Ryan Truesdell's Gil Evans Project

A few years ago, Ryan Truesdell, a jazz composer and arranger, gained access to a treasure trove of Gil Evans' handwritten scores from the 1940s to the '80s—some of them recorded, many not—and set out to form a big band to play them. Lines of Color (Blue Note/Artists Share) is the second album to come out of what he calls the Gil Evans Project (the first, Centennial, was released in 2012), and it's something to savor.

These sorts of tribute bands are risky, especially with someone like Evans, who recruited some of the top sidemen of the day and who recorded for labels (Verve and Impulse!) and engineers (Rudy Van Gelder) renowned for their excellent sound.

But Truesdell (below) is a man of good fortune in this respect. For several years, he's been Maria Schneider's score copyist (a job that Schneider once held with Evans, so life comes full circle), and a co-producer on her last couple albums, so seven of her bandmates show up on this album too. And Truesdell himself proves to be a conductor of exquisite balance.
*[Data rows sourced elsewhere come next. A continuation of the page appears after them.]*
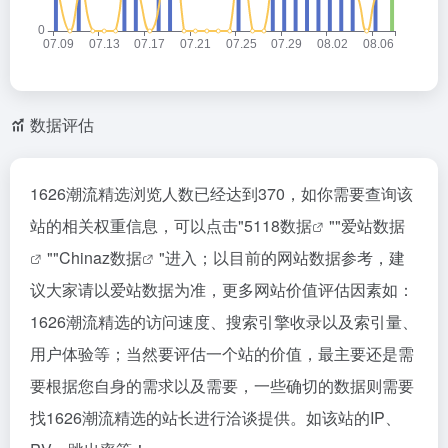
数据评估
1626潮流精选浏览人数已经达到370，如你需要查询该
站的相关权重信息，可以点击"
5118数据
""
爱站数据
""
Chinaz数据
"进入；以目前的网站数据参考，建
议大家请以爱站数据为准，更多网站价值评估因素如：
1626潮流精选的访问速度、搜索引擎收录以及索引量、
用户体验等；当然要评估一个站的价值，最主要还是需
要根据您自身的需求以及需要，一些确切的数据则需要
找1626潮流精选的站长进行洽谈提供。如该站的IP、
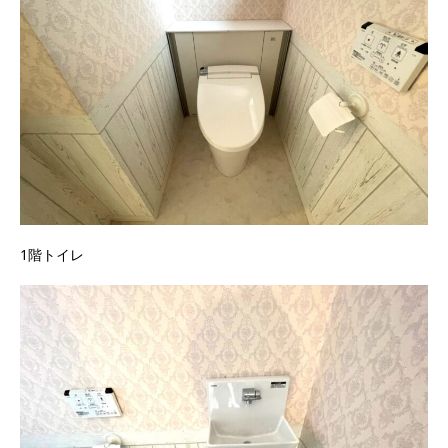
1階トイレ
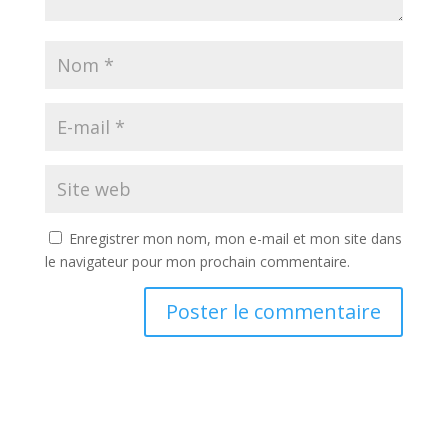
Enregistrer mon nom, mon e-mail et mon site dans
le navigateur pour mon prochain commentaire.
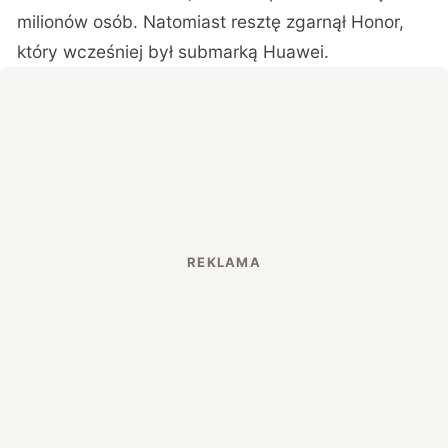
milionów osób. Natomiast resztę zgarnął Honor,
który wcześniej był submarką Huawei.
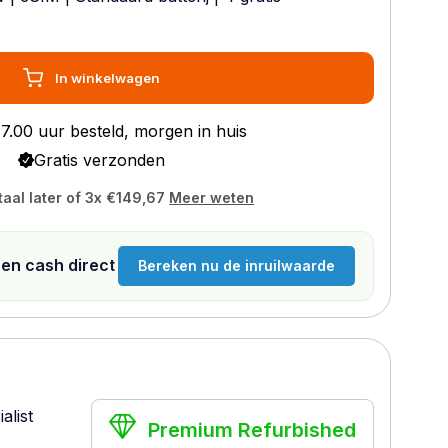
In winkelwagen
7.00 uur besteld, morgen in huis
Gratis verzonden
taal later of 3x
€149,67
Meer weten
n en cash direct
Bereken nu de inruilwaarde
alist
Premium Refurbished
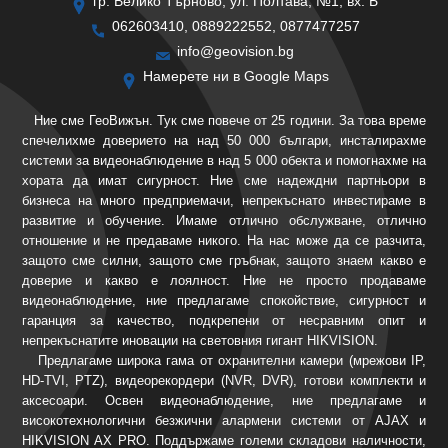
гр. Велико Търново, ул. Полтава, №1, вх. Б
062603410, 0889222552, 0877477257
info@geovision.bg
Намерете ни в Google Maps
Ние сме ГеоВижън. Тук сме повече от 25 години. За това време
спечелихме доверието на над 50 000 българи, инсталирахме
системи за видеонаблюдение в над 5 000 обекта и помогнахме на
хората да имат сигурност. Ние сме надеждни партньори в
бизнеса на много предприемачи, непрекъснато инвестираме в
развитие и обучение. Имаме отлично обслужване, отлично
отношение и не предаваме никого. На нас може да се разчита,
защото сме силни, защото сме гръбнак, защото знаем какво е
доверие и какво е лоялност. Ние не просто продаваме
видеонаблюдение, ние предлагаме спокойствие, сигурност и
гаранция за качество, подкрепени от несравним опит и
непрекъснатите иновации на световния гигант HIKVISION.
Предлагаме широка гама от охранителни камери (мрежови IP,
HD-TVI, PTZ), видеорекордери (NVR, DVR), готови комплекти и
аксесоари. Освен видеонаблюдение, ние предлагаме и
високотехнологични безжични алармени системи от AJAX и
HIKVISION AX PRO. Поддържаме големи складови наличности,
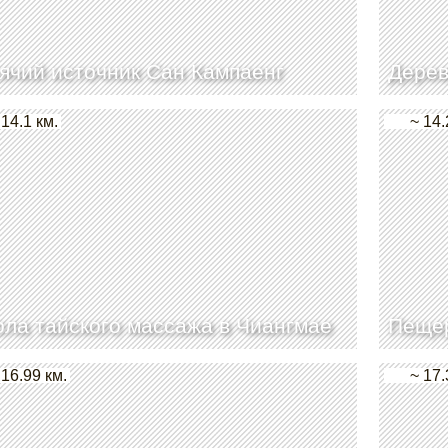
ячий источник Сан Кампаенг
Дерев
 14.1 км.
~ 14.
ла тайского массажа в Чиангмае
Пещер
 16.99 км.
~ 17.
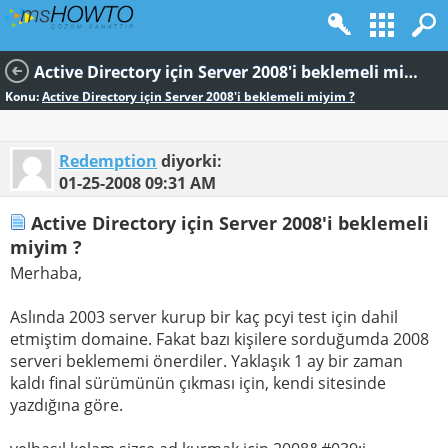
Active Directory için Server 2008'i beklemeli miyim ?
Konu:
Active Directory için Server 2008'i beklemeli miyim ?
Redemption
diyorki:
01-25-2008
09:31 AM
Active Directory için Server 2008'i beklemeli
miyim ?
Merhaba,
Aslında 2003 server kurup bir kaç pcyi test için dahil
etmiştim domaine. Fakat bazı kişilere sorduğumda 2008
serveri beklememi önerdiler. Yaklaşık 1 ay bir zaman
kaldı final sürümünün çıkması için, kendi sitesinde
yazdığına göre.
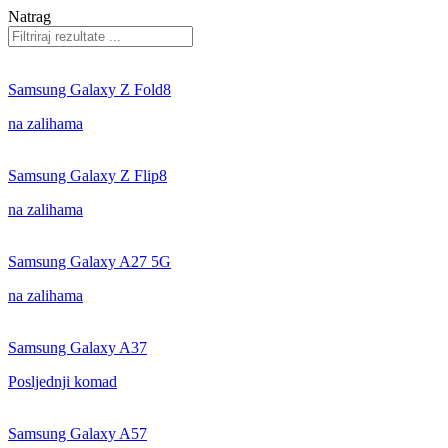
Natrag
Samsung Galaxy Z Fold8
na zalihama
Samsung Galaxy Z Flip8
na zalihama
Samsung Galaxy A27 5G
na zalihama
Samsung Galaxy A37
Posljednji komad
Samsung Galaxy A57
Steve Wilson, James Chirillo, and Jay Anderson may fall a bit short of Steve Lacy, Kenny Burrell, and Paul Chambers (though not by a lot), but they—and most of the other musicians in Truesdell's band—are arguably more proficient session players and sight-readers than the stars of yore (the latter is a key point, given Evans' complex harmonies and the fact that, unlike Ellington, he rarely had a working band in his heyday). To the extent I could compare these tracks to the original versions, Truesdell's hold up very well, in some cases float beyond.

That's another selling point for this album: five of its 11 charts were never recorded before, and a few others weren't recorded in their original versions. (Evans sometimes made changes to accommodate his roster at the time; using HD scans, Truesdell read and transcribed the erasures.) Some of the album's highlights, notably "Easy Living Medley," are heard here for the first time.

The tracks were plucked from six nights of live sets at the Jazz Standard in New York City. I was at one of those sets; none of the performances that night wound up on the album, but I know the sound of the Standard very well (it's one of the two or three finest-sounding jazz rooms in the city), and this disc—engineered by James Farber, Tyler McDarmid, and Geoff Countryman—captures the ambience. Every line is clear, the dynamics (loud and soft) ring out, and the colors are lush. The tonal balance is a bit bright, but only a bit, nothing glaring.